List of short films nominated for 2019 Oscars
Live Action

Detainment. (Ireland) Directed by Vincent Lambe. A dramatization of the real-life story of a 1993 crime in which two Liverpool ten-year-olds were questioned about the kidnapping and murder of a two-year-old boy. The film’s re-enactments are based on police transcripts. 30 minutes. The film, by the way, has sparked controversy in Britain, particularly from the victim's mother. This New York Times story details the furor.
Fauve. (Canadian) Directed by Jeremy Comte. Two boys play a game that quickly and disastrously gets out of hand. 17 minutes.
Marguerite. (French Canadian).

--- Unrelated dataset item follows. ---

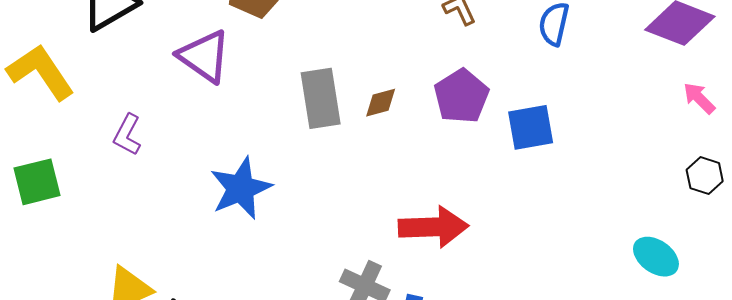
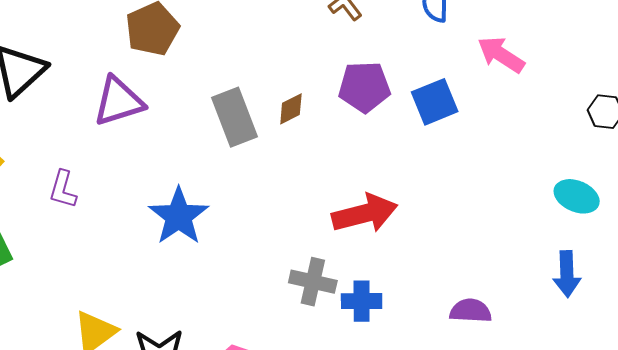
purple triangle: (204, 56) -> (119, 101), turned -40
purple pentagon: (461, 96) -> (364, 87), turned -30
pink arrow: (699, 98) -> (501, 55), moved, size x1.4

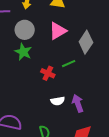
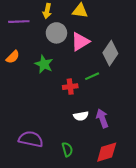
gray circle: (25, 30) -> (56, 33), moved
red cross: (48, 73) -> (70, 87), turned -32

Directed by Marianne Farley. A lonely older woman feels the regrets of unexpressed love as she learns more about Rachel, the nurse who has become her caregiver. 19 minutes.
Mother. (Spain) Directed by Rodrigo Sorogoyen. An agitated thriller about a mother who receives a phone call from her six-year-old son telling her that he has been left alone on a beach. 19 minutes.
Skin (US). Directed by Guy Nattiv. The movie reveals the strange fate of a white-racist skinhead who indoctrinates his son in white supremacist ways. An unsettling look at a skinhead who seems to genuinely love his son. 20 minutes.

Documentary Shorts

A Night at the Garden. (US) Directed by Marshall Curry. A brief, disturbing look at footage from a pro-Nazi rally held at Madison Square Garden in February of 1939. Seven minutes.
Black Sheep. (UK) Directed by Ed Perkins. An interview with Cornelius Walker and re-enacted footage reveal the torment of a young black child whose Nigerian immigrant parents moved from dangerous London to the suburbs. There, the boy encounters brutal racism and adopts a soul-threatening attitude: "If you can't beat 'em, join 'em." 27 minutes.
End Game. Directed by Rob Epstein and Jeffrey Friedman examine the gut-wrenching issues that can torment family members when a close relative is put on palliative care. 40 minutes.
Lifeboat. (US). Director Skye Fitzgerald offers this year's entry on the horrors that accompany mass migration from North Africa to Europe. Refugees risk their lives on overcrowded boats, many drown and a few stalwart representatives of a non-profit try to save them. 34 Minutes.
Period. End of Sentence. (US) Rayka Zehtabchi's documentary exposes deep-rooted prejudice surrounding menstruation in an Indian village and efforts to help when the women create a business making sanitary napkins. 26 minutes.

Animation

Animal Behavior. (Canada) Directed by Alison Snowden and David Fine. A leech, a praying mantis, a cat, and a bird gather for group therapy in the office of a dog who happens to be a psychologist. The session is disrupted when an ape with anger-management problems arrives. 14 minutes.
Bao. (US) Director Domee Shi examines a mother's wishes when a Chinese-Canadian woman starts treating a dumpling as if it were her child. What's really going on? A metaphoric examination of mother's love in the face of increasingly independent offspring. Eight minutes.
Late Afternoon. (Ireland) Director Louise Bagnall's beautifully animated short examines the life and memories of an aging woman who seems to be suffering from dementia. 10 minutes.
One Small Step. (US/China) Andrew Chesworth and Bobby Pontillas direct a story about a Chinese American girl who aspires to be an astronaut and the single father who helps nurture her dreams. Eight minutes.
Weekends. (US) Writer/director Trevor Jimenez tells the story of a boy who shuttles between the homes of his divorced parents on weekends. 15 minutes.